College of Nursing receives major gift to establish new endowed professorship for child and adolescent health
A newly established endowed professorship at The Ohio State University College of Nursing will help improve the health outcomes of one of today’s most at-risk populations – children and adolescents.
Through a generous $1 million gift from FloAnn and John Easton, The FloAnn Sours Easton Professorship of Child and Adolescent Health will support the recruitment of a nationally recognized expert in pediatric nursing. This endowed professorship will provide resources to fund a distinguished faculty member's research and enable the professor to pursue rigorous intervention research to improve the health of children and adolescents. This position also will serve a leadership role within the college’s Center for Women, Children and Youth.
“Through this generous gift, our college can attract a nationally esteemed scholar whose cutting-edge work will serve to make a significant impact on the health and wellness of our nation’s greatest resource – our children,” said Dean Bernadette Melnyk, PhD, RN, CPNP/PMHNP, FAANP, FNAP, FAAN, associate vice president for health promotion and university chief wellness officer. “Furthermore, this individual will serve as a mentor to our faculty and students, and will further strengthen the strong community partnerships the college has with various healthcare networks. We are so thankful for FloAnn and John’s very generous support.”

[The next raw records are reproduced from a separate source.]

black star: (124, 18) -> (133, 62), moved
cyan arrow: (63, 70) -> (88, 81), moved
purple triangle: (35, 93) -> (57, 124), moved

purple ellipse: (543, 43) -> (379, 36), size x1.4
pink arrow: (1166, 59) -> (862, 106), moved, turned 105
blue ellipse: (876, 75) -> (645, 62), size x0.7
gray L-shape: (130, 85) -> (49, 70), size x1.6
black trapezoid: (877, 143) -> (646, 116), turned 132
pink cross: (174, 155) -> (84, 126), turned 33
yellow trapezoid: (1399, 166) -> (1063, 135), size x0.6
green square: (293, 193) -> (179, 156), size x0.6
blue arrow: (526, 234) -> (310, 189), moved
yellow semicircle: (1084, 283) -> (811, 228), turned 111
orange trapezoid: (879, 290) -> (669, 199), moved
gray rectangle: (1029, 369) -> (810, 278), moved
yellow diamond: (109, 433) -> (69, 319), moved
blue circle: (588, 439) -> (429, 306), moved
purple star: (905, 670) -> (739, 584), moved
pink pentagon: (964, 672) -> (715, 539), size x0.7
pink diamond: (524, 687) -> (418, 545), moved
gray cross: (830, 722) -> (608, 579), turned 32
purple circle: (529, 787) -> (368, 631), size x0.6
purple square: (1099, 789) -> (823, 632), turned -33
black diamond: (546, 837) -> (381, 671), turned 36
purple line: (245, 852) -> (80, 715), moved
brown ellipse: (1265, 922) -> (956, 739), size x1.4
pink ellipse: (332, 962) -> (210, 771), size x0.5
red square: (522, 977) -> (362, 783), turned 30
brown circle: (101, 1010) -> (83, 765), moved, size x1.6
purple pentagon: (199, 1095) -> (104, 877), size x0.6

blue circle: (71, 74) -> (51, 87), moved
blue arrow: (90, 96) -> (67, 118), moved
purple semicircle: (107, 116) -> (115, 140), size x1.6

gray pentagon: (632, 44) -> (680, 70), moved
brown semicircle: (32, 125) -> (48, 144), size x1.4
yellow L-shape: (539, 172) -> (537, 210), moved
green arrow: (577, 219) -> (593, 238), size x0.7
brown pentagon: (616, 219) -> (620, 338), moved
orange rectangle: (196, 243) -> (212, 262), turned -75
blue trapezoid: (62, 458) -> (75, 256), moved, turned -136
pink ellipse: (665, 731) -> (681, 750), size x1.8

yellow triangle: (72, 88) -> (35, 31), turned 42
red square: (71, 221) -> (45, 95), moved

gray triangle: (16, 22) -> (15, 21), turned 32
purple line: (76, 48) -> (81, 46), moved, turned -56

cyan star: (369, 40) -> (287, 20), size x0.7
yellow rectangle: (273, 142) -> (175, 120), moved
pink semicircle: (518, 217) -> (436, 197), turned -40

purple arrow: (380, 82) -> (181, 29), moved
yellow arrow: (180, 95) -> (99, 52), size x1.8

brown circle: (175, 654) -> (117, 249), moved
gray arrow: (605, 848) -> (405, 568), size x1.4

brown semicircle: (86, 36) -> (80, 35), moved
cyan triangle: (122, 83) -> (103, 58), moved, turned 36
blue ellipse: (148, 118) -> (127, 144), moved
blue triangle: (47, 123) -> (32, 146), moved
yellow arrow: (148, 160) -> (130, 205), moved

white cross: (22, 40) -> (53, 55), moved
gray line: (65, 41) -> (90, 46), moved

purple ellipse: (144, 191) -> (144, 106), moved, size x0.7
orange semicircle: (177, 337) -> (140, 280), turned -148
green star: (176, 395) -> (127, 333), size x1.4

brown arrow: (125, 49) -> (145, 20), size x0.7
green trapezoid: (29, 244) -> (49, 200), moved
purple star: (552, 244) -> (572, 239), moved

Children and teens today face a multitude of health problems, making it the first time in history that children are predicted to lead a shorter lifespan than their parents. Approximately 500,000 babies are born prematurely every year, resulting in longterm, adverse health and behavioral outcomes. Overweight and obesity—commonly associated with diabetes, asthma and cardiovascular problems—are significant health problems that now affect approximately one-third of all children and teens. Additionally, mental health problems affect one in four children, yet less than 25 percent receive any treatment. The increasing prevalence of multiple chronic conditions in children and teens is also significant, especially among minorities and those living in poverty.
A strong base of intervention research is needed, yet funding for pediatric research has been limited compared to investments in adult and older adult conditions. The National Institute of Health’s (NIH) funding of pediatric studies recently declined to 11.3 percent of its total expenditures even though children represent 20 percent of the United States population. As a result, a recent report by the Institute of Medicine calls for more research with children and youth. The FloAnn Sours Easton Professorship of Child and Adolescent Health will support such research and help the college’s Center for Women, Children and Youth make a lasting difference in the care and health outcomes of today’s young people.
FloAnn Easton is a 1962 graduate of the College of Nursing, and both FloAnn and John serve as volunteers on the College of Nursing’s But For Ohio State capital campaign committee. As a campaign priority, this gift to support an endowed professorship will be the first of its kind for the But For Ohio State campaign within the College of Nursing.